The mapping of the human genome has enabled new exploration of how genetic variations contribute to health and disease. To better realize this promise, researchers must now determine ways in which genetic make-up gives some individuals a greater chance of becoming sick with chronic conditions such as diabetes, Alzheimer’s, or heart disease. The goal of gaining this knowledge is to translate it to bedside practice and ultimately improve patient care.

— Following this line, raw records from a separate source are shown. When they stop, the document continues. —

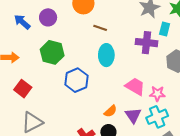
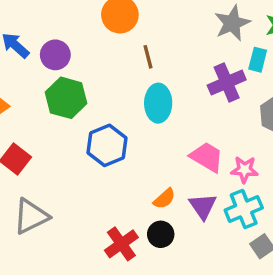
purple circle: (48, 17) -> (55, 55), moved
brown line: (100, 28) -> (148, 57), turned 56
purple cross: (146, 43) -> (227, 82), turned -30

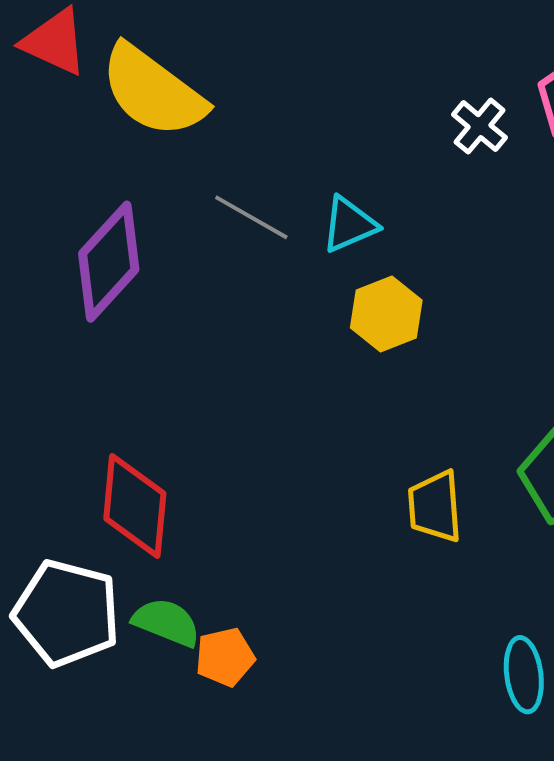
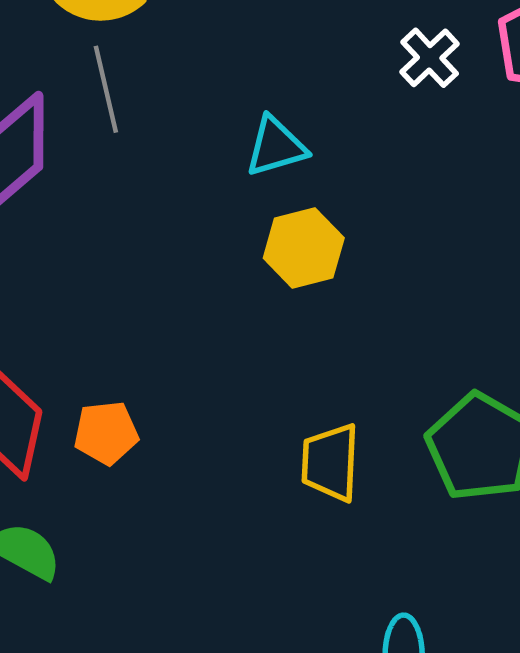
gray line: (251, 217) -> (106, 89), moved, turned 40
orange pentagon: (225, 657) -> (106, 433), moved

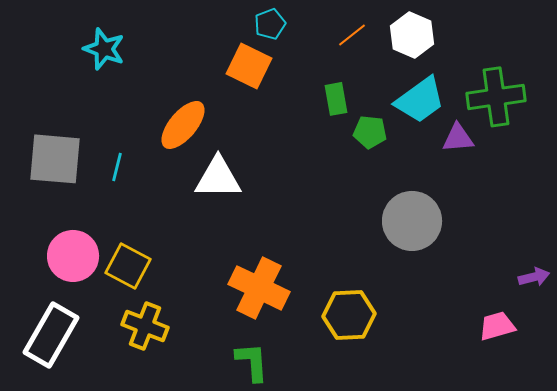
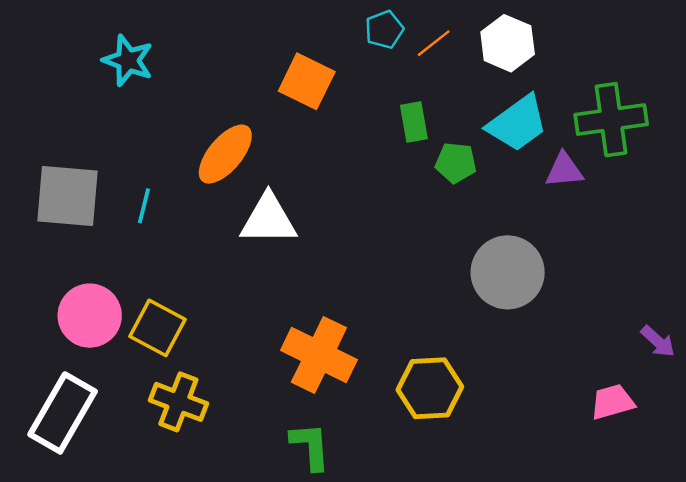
cyan pentagon: (270, 24) -> (384, 30), moved
purple arrow: (534, 277) -> (658, 341), turned 56

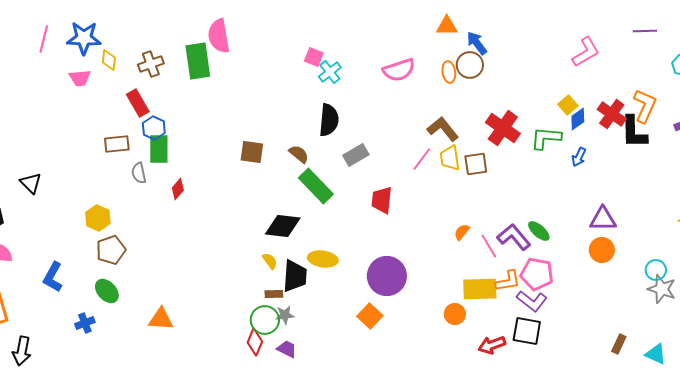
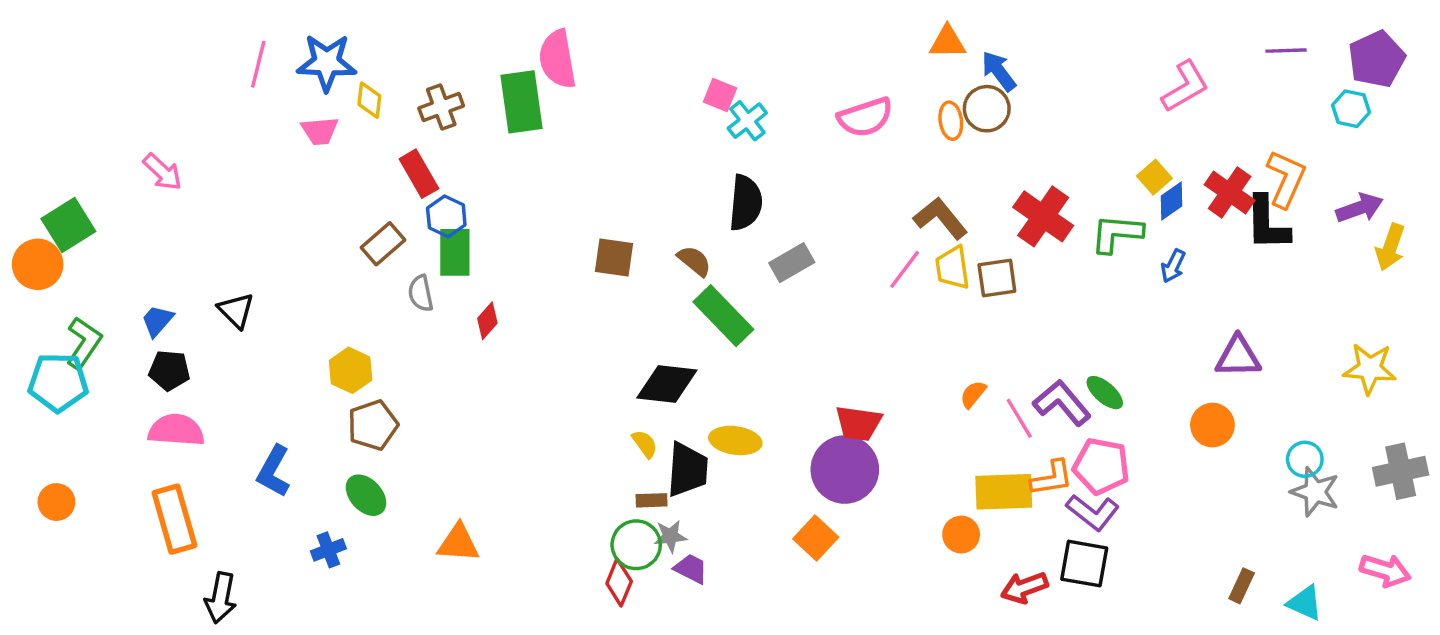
brown rectangle: (117, 144) -> (383, 244), turned -35
red trapezoid: (382, 200) -> (858, 423), moved, turned -88
purple triangle: (603, 219) -> (1238, 357), moved
purple trapezoid: (287, 349) -> (691, 569), moved

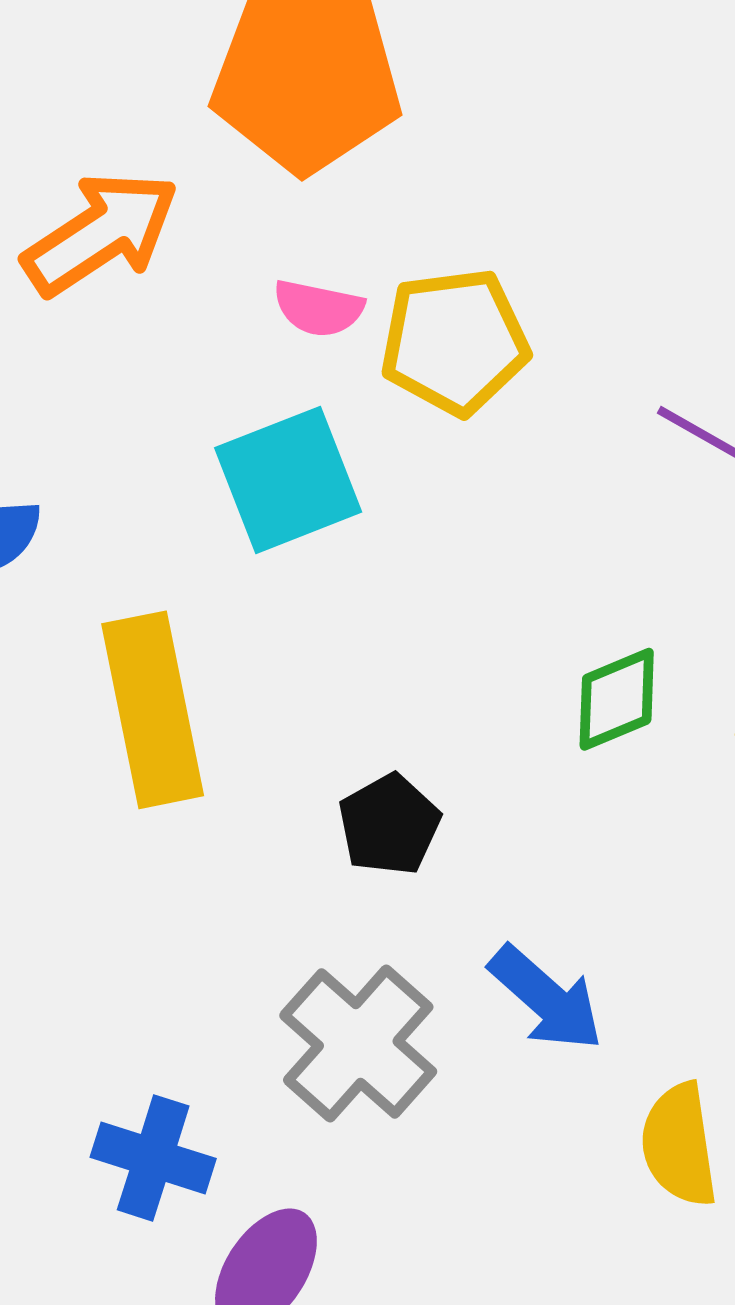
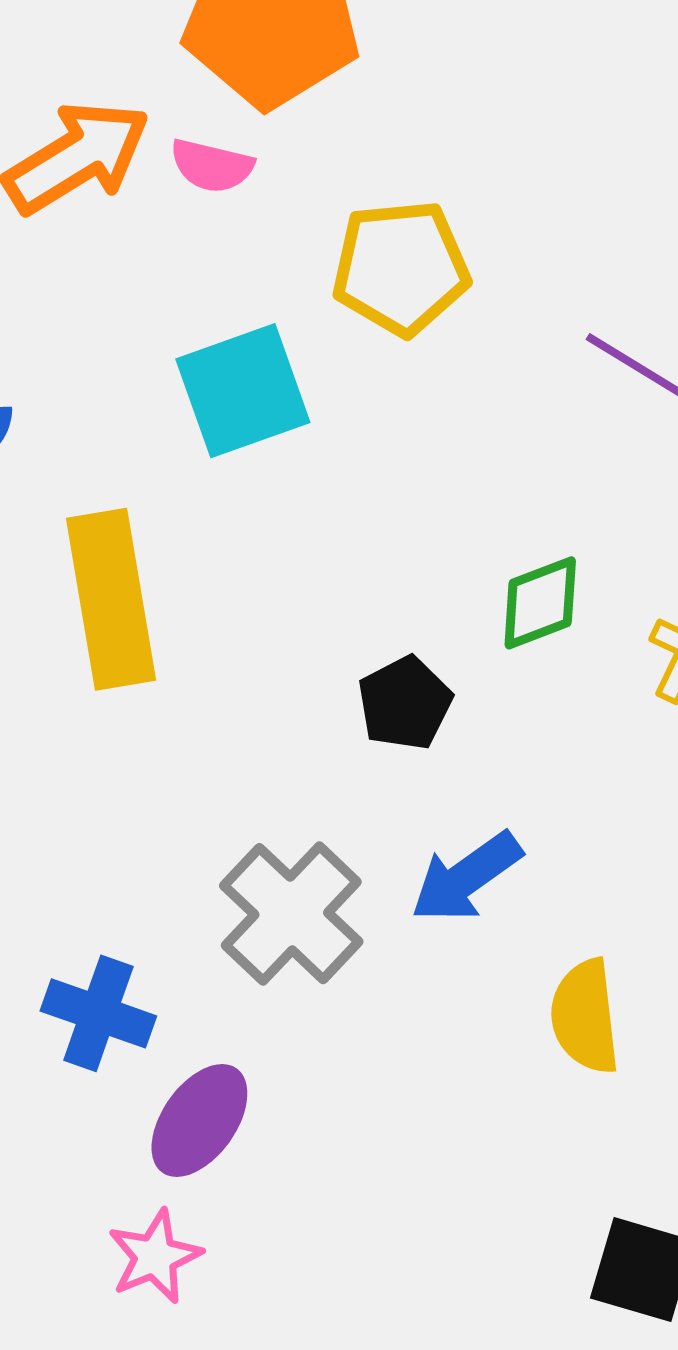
pink semicircle: (318, 308) -> (212, 166), moved
black pentagon: (389, 825) -> (405, 703), moved
blue arrow: (546, 998) -> (466, 877), turned 101

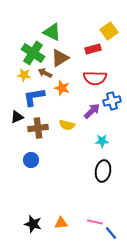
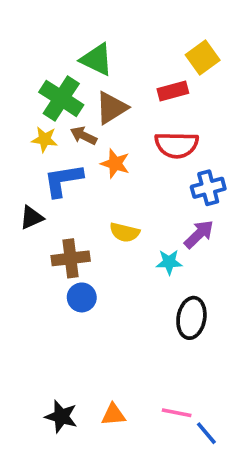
purple arrow: (92, 111) -> (199, 234), moved
brown cross: (38, 128) -> (71, 258), moved
cyan star: (102, 141) -> (169, 262), moved
blue circle: (31, 160) -> (82, 297), moved

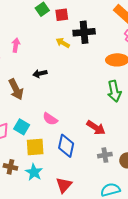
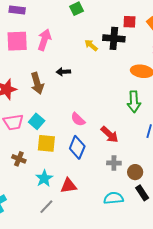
red square: (62, 15) -> (130, 22), moved
pink arrow: (16, 45) -> (44, 40), size x1.5
pink semicircle: (50, 119) -> (78, 119), moved
cyan star: (34, 172) -> (44, 178), moved
red triangle: (64, 185) -> (69, 186), turned 30

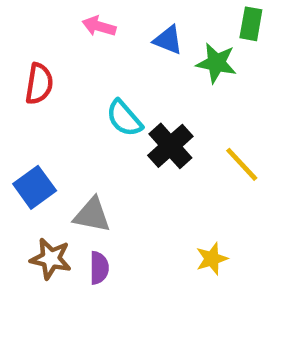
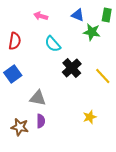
blue triangle: (168, 40) -> (78, 15), moved
cyan semicircle: (124, 118) -> (53, 44), moved
blue square: (35, 187) -> (13, 74), moved
brown star: (51, 259) -> (20, 127), moved

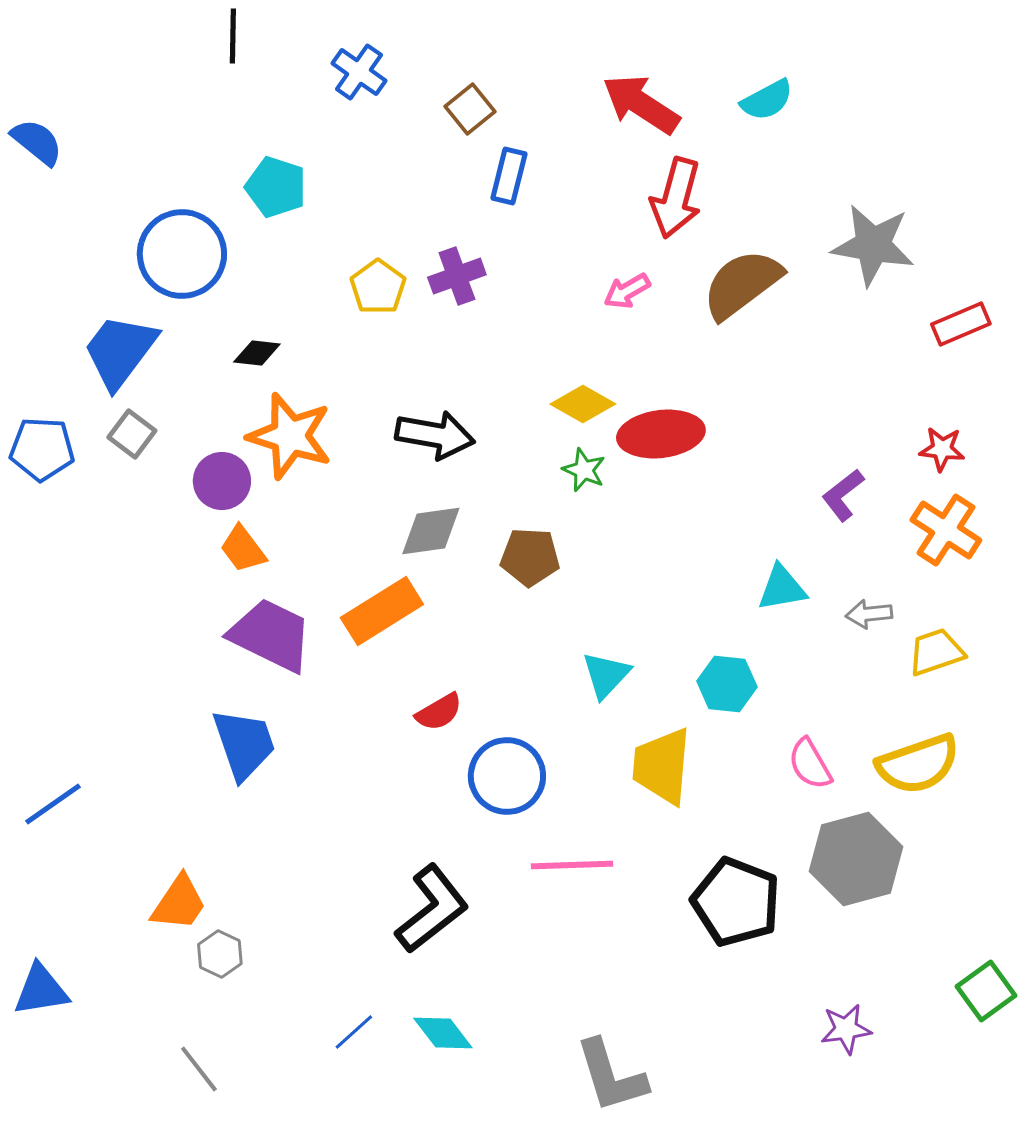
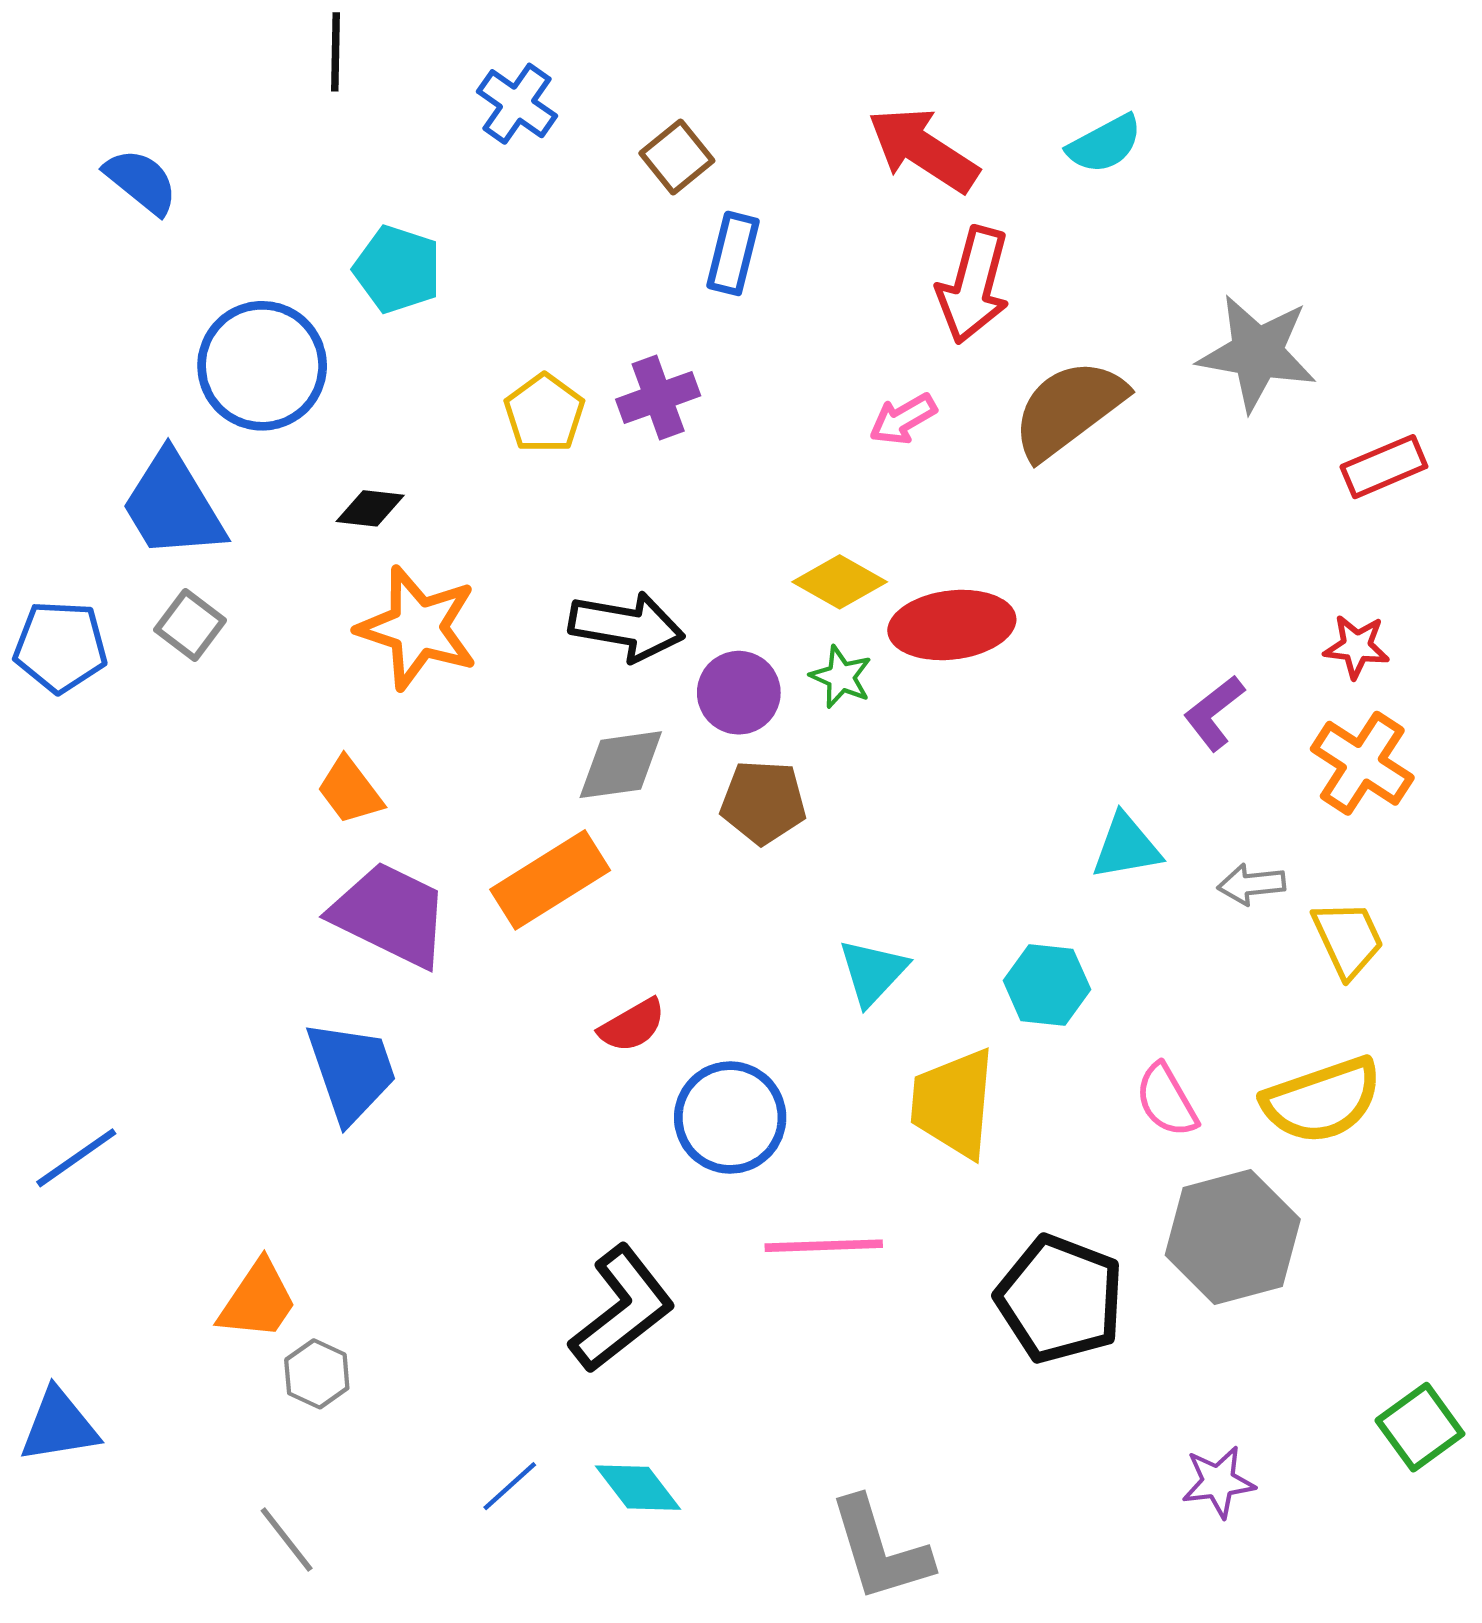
blue semicircle: (37, 142) -> (141, 181), moved
blue trapezoid: (120, 351) -> (173, 505), turned -68
purple circle: (222, 481) -> (739, 693), moved
yellow trapezoid: (936, 652) -> (1348, 939), turned 84

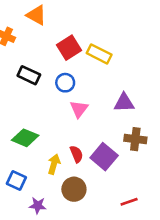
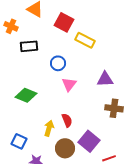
red square: (69, 48) -> (64, 22), moved, turned -30
black rectangle: (29, 75) -> (29, 46), moved, turned -30
green diamond: (25, 138) -> (26, 95), moved
purple square: (104, 157) -> (89, 141), moved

The Electronic Medical Records and Genomics (eMERGE) Network is a national consortium organized by NHGRI to develop, disseminate, and apply approaches to research. It combines DNA biorepositories with electronic medical record (EMR) systems for large-scale, high-throughput genetic research with the ultimate goal of returning genomic testing results to patients in a clinical care setting. The Network is currently exploring more than a dozen phenotypes (with 13 additional electronic algorithms having already been published). Various models of returning clinical results have been implemented or planned for pilot at sites across the Network. Themes of bioinformatics, genomic medicine, privacy and community engagement are of particular relevance to eMERGE.
What makes eMERGE unique?
Each center participating in the Network is studying the relationship between genome-wide genetic variation and a common human trait. Such studies commonly involve testing hundreds of thousands of genetic variants called single nucleotide polymorphisms (SNPs) throughout the genome in people with and without the trait. A number of such studies are routinely conducted to uncover the association between disease and a person’s genetic make-up, but those studies are typically costly and take a long time to complete.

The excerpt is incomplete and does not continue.